> [What the task asks]:
Your answer must be the full listing below, restated word for word, with no pictures in it.

> [Records for this task]:
· · ·

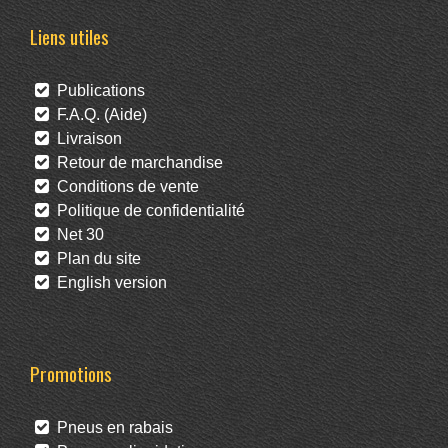
Liens utiles
Publications
F.A.Q. (Aide)
Livraison
Retour de marchandise
Conditions de vente
Politique de confidentialité
Net 30
Plan du site
English version
Promotions
Pneus en rabais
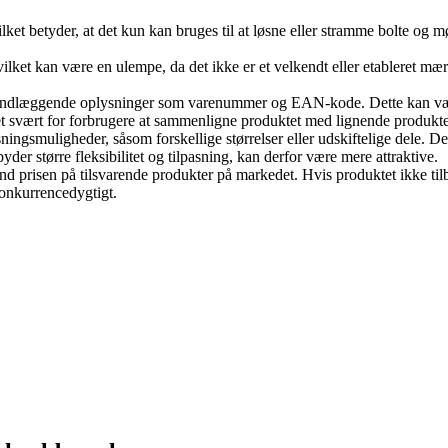
ilket betyder, at det kun kan bruges til at løsne eller stramme bolte o
et kan være en ulempe, da det ikke er et velkendt eller etableret mærk
undlæggende oplysninger som varenummer og EAN-kode. Dette kan være 
r det svært for forbrugere at sammenligne produktet med lignende produkt
asningsmuligheder, såsom forskellige størrelser eller udskiftelige dele
der større fleksibilitet og tilpasning, kan derfor være mere attraktive.
nd prisen på tilsvarende produkter på markedet. Hvis produktet ikke tilb
konkurrencedygtigt.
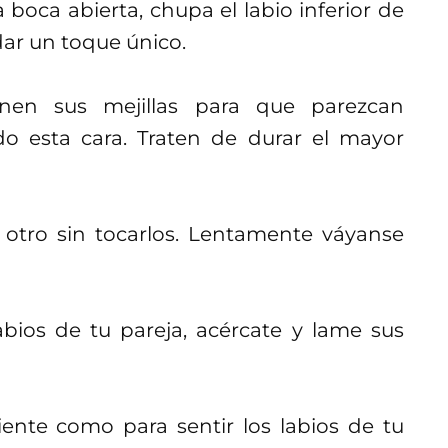
boca abierta, chupa el labio inferior de
dar un toque único.
nen sus mejillas para que parezcan
o esta cara. Traten de durar el mayor
l otro sin tocarlos. Lentamente váyanse
abios de tu pareja, acércate y lame sus
ciente como para sentir los labios de tu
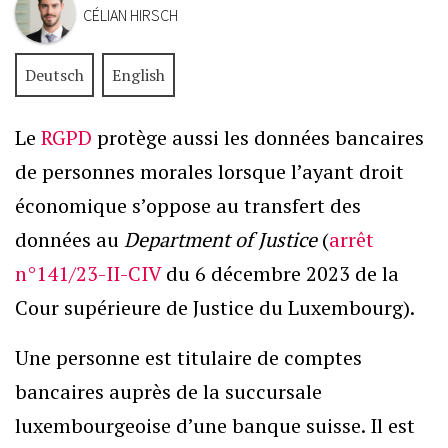
CÉLIAN HIRSCH
Deutsch
English
Le
RGPD
protège aussi les données bancaires
de personnes morales lorsque l’ayant droit
économique s’oppose au transfert des
données au
Department of Justice
(
arrêt
n°141/23-II-CIV
du 6 décembre 2023 de la
Cour supérieure de Justice du Luxembourg).
Une personne est titulaire de comptes
bancaires auprès de la succursale
luxembourgeoise d’une banque suisse. Il est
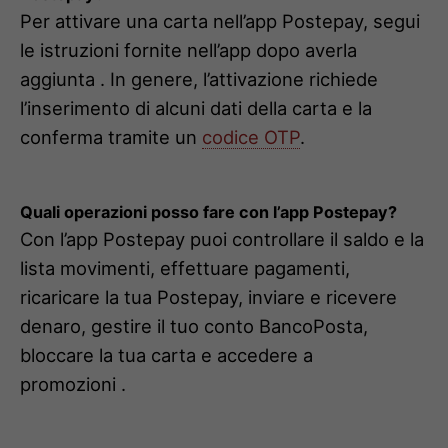
Per attivare una carta nell’app Postepay, segui
le istruzioni fornite nell’app dopo averla
aggiunta . In genere, l’attivazione richiede
l’inserimento di alcuni dati della carta e la
conferma tramite un
codice OTP
.
Quali operazioni posso fare con l’app Postepay?
Con l’app Postepay puoi controllare il saldo e la
lista movimenti, effettuare pagamenti,
ricaricare la tua Postepay, inviare e ricevere
denaro, gestire il tuo conto BancoPosta,
bloccare la tua carta e accedere a
promozioni .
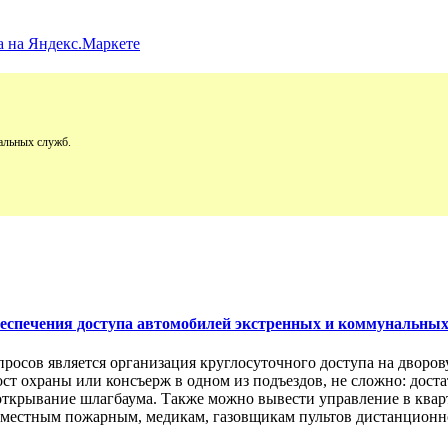
альных служб.
обеспечения доступа автомобилей экстренных и коммунальны
просов является организация круглосуточного доступа на двор
пост охраны или консъерж в одном из подъездов, не сложно: дос
открывание шлагбаума. Также можно вывести управление в кварт
м местным пожарным, медикам, газовщикам пультов дистанционно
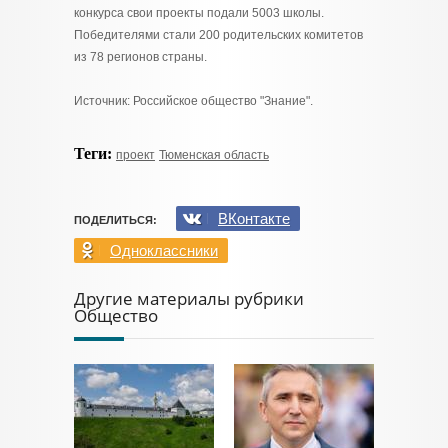
конкурса свои проекты подали 5003 школы.
Победителями стали 200 родительских комитетов
из 78 регионов страны.
Источник: Российское общество "Знание".
Теги:
проект
Тюменская область
ВКонтакте
ПОДЕЛИТЬСЯ:
Одноклассники
Другие материалы рубрики
Общество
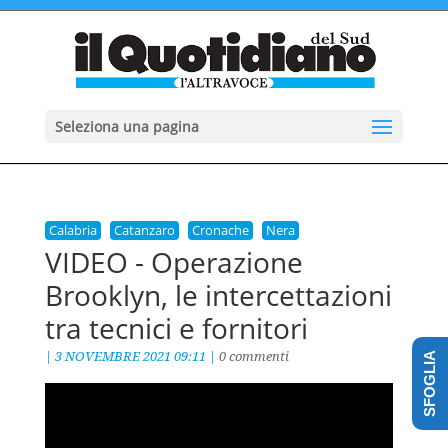
Seleziona una pagina
Calabria
Catanzaro
Cronache
Nera
VIDEO - Operazione
Brooklyn, le intercettazioni
tra tecnici e fornitori
|
3 NOVEMBRE 2021 09:11
|
0 commenti
SFOGLIA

· · ·

> [Result of this task]:
Liens utiles
Publications
F.A.Q. (Aide)
Livraison
Retour de marchandise
Conditions de vente
Politique de confidentialité
Net 30
Plan du site
English version
Promotions
Pneus en rabais
ilket betyder, at det kun kan bruges til at løsne eller stramme bolte o
et kan være en ulempe, da det ikke er et velkendt eller etableret mærk
undlæggende oplysninger som varenummer og EAN-kode. Dette kan være 
r det svært for forbrugere at sammenligne produktet med lignende produkt
asningsmuligheder, såsom forskellige størrelser eller udskiftelige dele
der større fleksibilitet og tilpasning, kan derfor være mere attraktive.
nd prisen på tilsvarende produkter på markedet. Hvis produktet ikke tilb
konkurrencedygtigt.
boca abierta, chupa el labio inferior de
dar un toque único.
nen sus mejillas para que parezcan
o esta cara. Traten de durar el mayor
l otro sin tocarlos. Lentamente váyanse
abios de tu pareja, acércate y lame sus
ciente como para sentir los labios de tu
CÉLIAN HIRSCH
Deutsch
English
Le
RGPD
protège aussi les données bancaires
de personnes morales lorsque l’ayant droit
économique s’oppose au transfert des
données au
Department of Justice
(
arrêt
n°141/23-II-CIV
du 6 décembre 2023 de la
Cour supérieure de Justice du Luxembourg).
Une personne est titulaire de comptes
bancaires auprès de la succursale
luxembourgeoise d’une banque suisse. Il est
Per attivare una carta nell’app Postepay, segui
le istruzioni fornite nell’app dopo averla
aggiunta . In genere, l’attivazione richiede
l’inserimento di alcuni dati della carta e la
conferma tramite un
codice OTP
.
Quali operazioni posso fare con l’app Postepay?
Con l’app Postepay puoi controllare il saldo e la
lista movimenti, effettuare pagamenti,
ricaricare la tua Postepay, inviare e ricevere
denaro, gestire il tuo conto BancoPosta,
bloccare la tua carta e accedere a
promozioni .
альных служб.
обеспечения доступа автомобилей экстренных и коммунальны
просов является организация круглосуточного доступа на двор
пост охраны или консъерж в одном из подъездов, не сложно: дос
открывание шлагбаума. Также можно вывести управление в кварт
м местным пожарным, медикам, газовщикам пультов дистанционно
конкурса свои проекты подали 5003 школы.
Победителями стали 200 родительских комитетов
из 78 регионов страны.
Источник: Российское общество "Знание".
Теги:
проект
Тюменская область
ВКонтакте
ПОДЕЛИТЬСЯ:
Одноклассники
Другие материалы рубрики
Общество
Seleziona una pagina
Calabria
Catanzaro
Cronache
Nera
VIDEO - Operazione
Brooklyn, le intercettazioni
tra tecnici e fornitori
|
3 NOVEMBRE 2021 09:11
|
0 commenti
SFOGLIA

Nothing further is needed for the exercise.